The ALS Association is also celebrating the approval. That organization invested $2.2 million of funds raised through 2014’s ALS ice bucket challenge into the development of the drug, the association said in a statement. It also led the years-long advocacy campaign to get the treatment approved, including submitting over 50,000 signatures to the FDA in September 2020 calling on the agency to approve the drug.

Financials

AMLX has a market cap of $2.49bn and a cash reserve of $162mn. There was a little bit of revenue in this quarter, but that’s going to be changing – substantially. Research and development expenses were $24.9 million for the quarter, while selling, general and administrative expenses were $29.9 million. The company has no other clinical stage drug, although AMX0035 is in two other trials, and there are two preclinical drugs. Thus, this cash reserve will mostly go towards marketing right now. I think they have enough to last them a while, until the revenue kicks in. On top of that, they just launched an upsized $214mn secondary offering in October.

Relyvrio has a list price of $158,000 per year. There are some 30,000 ALS patients in the U.S. About this pricing, a number of ALS advocacy groups and even the ICER, have expressed their unhappiness. Here’s ICER’s take:

At ICER, a nonprofit that estimates the cost-effectiveness of drugs, executives do not believe Relyvrio’s price tag is appropriate. In a report released earlier this year, ICER previously said a fair price for Relyvrio would fall somewhere between $9,100 and $30,000 per year. Amylyx set the drug’s price at about six to 17 times higher.

One scenario could be a reduced pricing over the coming months as a result of pressure from patient groups, who have been very vocal in the approval process. Some analysts see sales upwards of half a billion dollars in the next year itself.

Bottom Line

Although AMLX is up a lot since my previous coverage, I am not bothered. This was an exceptional event, and there’s no way anybody can predict what would have happened here. In the normal course of things, after a failed adcom, a stock would have gone down – and it did. There’s no precedence for a second adcom. So, all those who held it through it all, great job, but don’t expect that to happen again with another stock.

As for the future, AMLX’s only drug Relyvrio has been pegged at $2.6bn in peak sales by 2026. That could well be achieved – assuming PHOENIX does not disappoint. It is tough to predict this thing because, a) CENTAUR wasn’t a slam dunk and yet Relyvrio got full approval, and b) who’s to say PHOENIX won’t fail and still Relyvrio will stay in the market because of pressure from the patients? After all, unlike aduhelm, Relyvrio is safe enough.

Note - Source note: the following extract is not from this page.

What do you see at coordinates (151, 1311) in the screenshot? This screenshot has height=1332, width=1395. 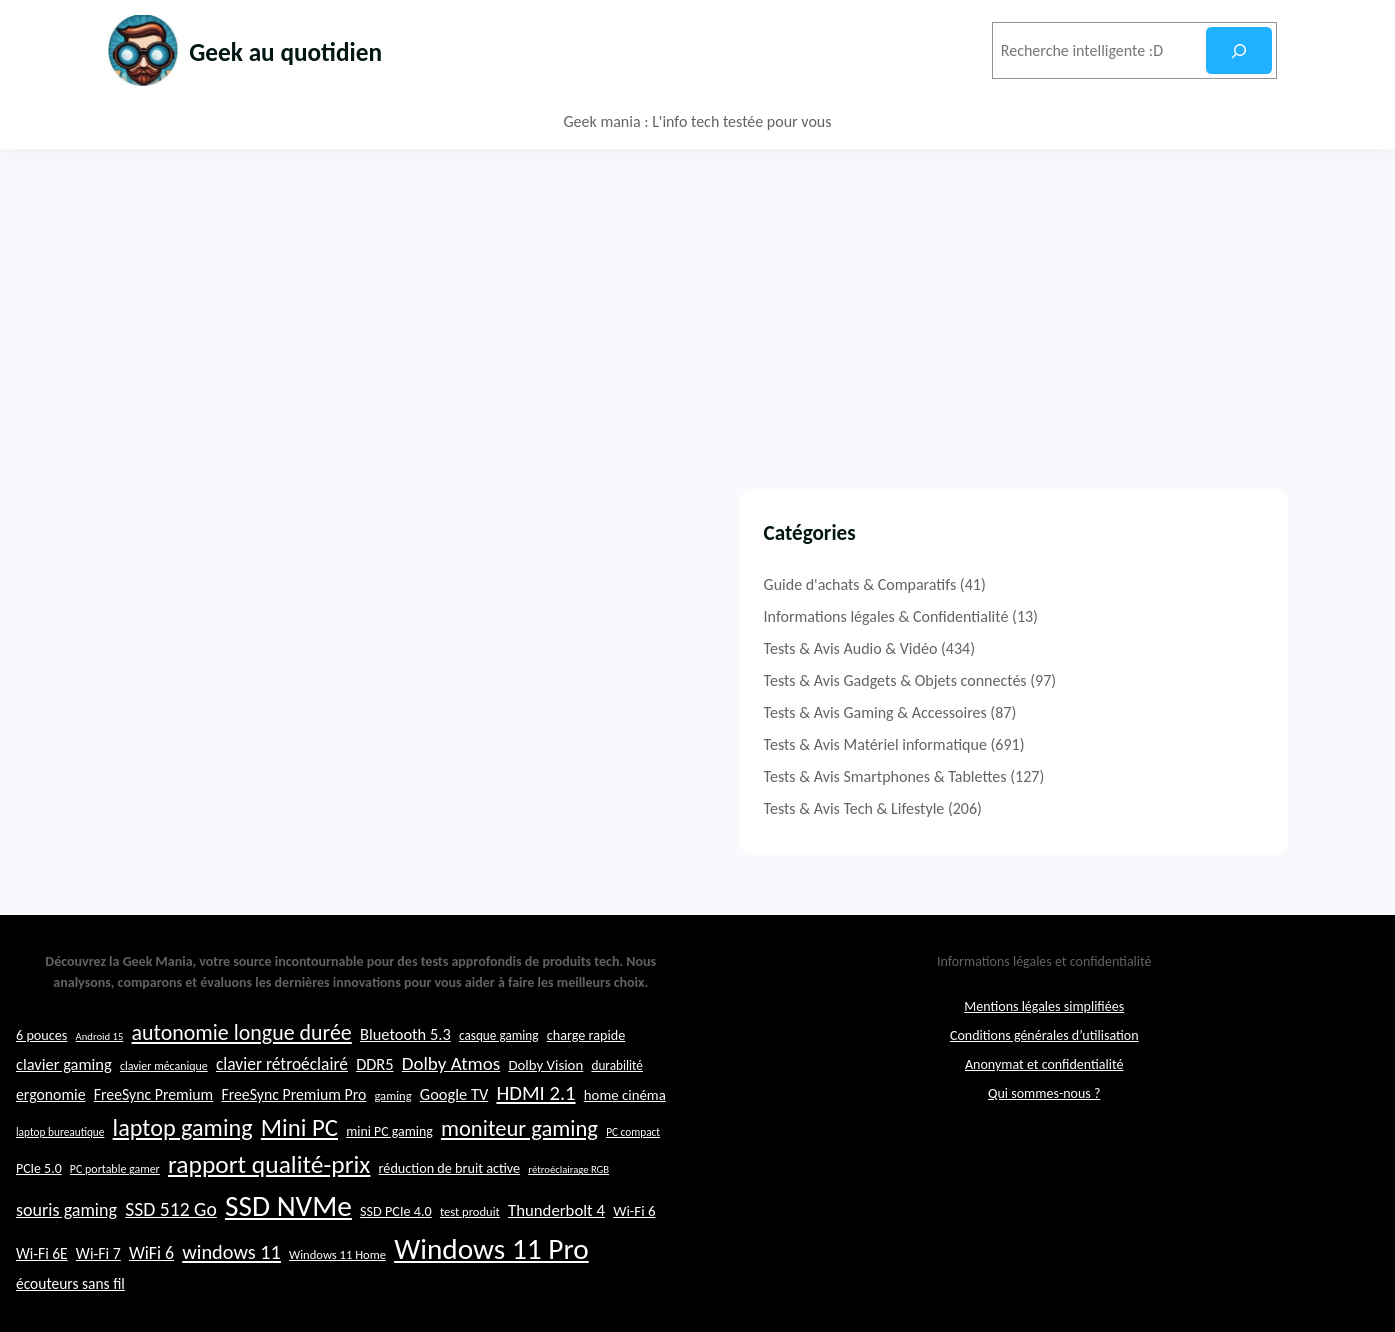 I see `WiFi 6 [WiFi 6 (32 éléments)]` at bounding box center [151, 1311].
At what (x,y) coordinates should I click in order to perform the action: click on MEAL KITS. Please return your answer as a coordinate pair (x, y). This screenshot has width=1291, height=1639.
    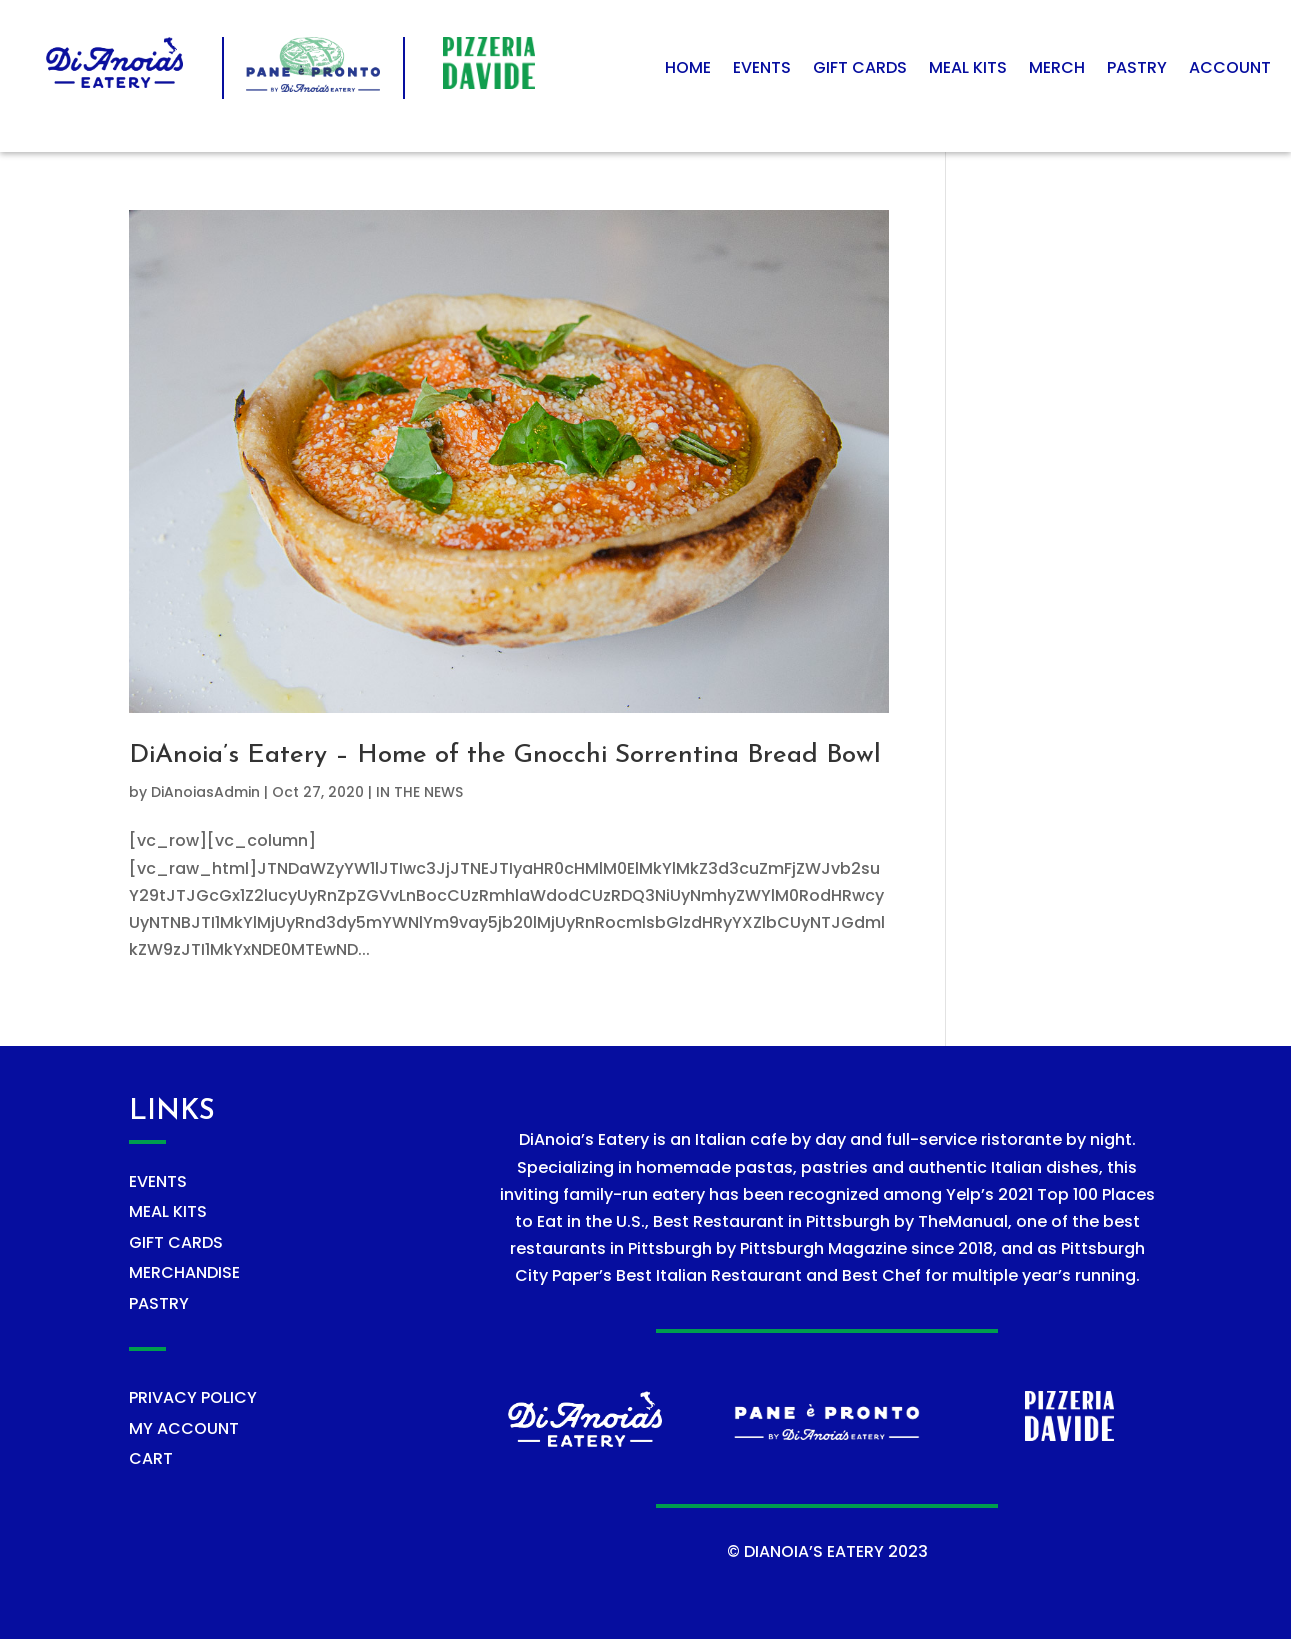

Thus, if you are buying or holding Amylyx Pharmaceuticals, Inc. for its future potential, it is a blind gamble. All gambles are somewhat blind, but this one, there’s no way to predict anything. I will stay on the sidelines, even though I am aware that if successful with commercialization and then with PHOENIX, Amylyx Pharmaceuticals stock may double, even quadruple, in the next 3-4 years.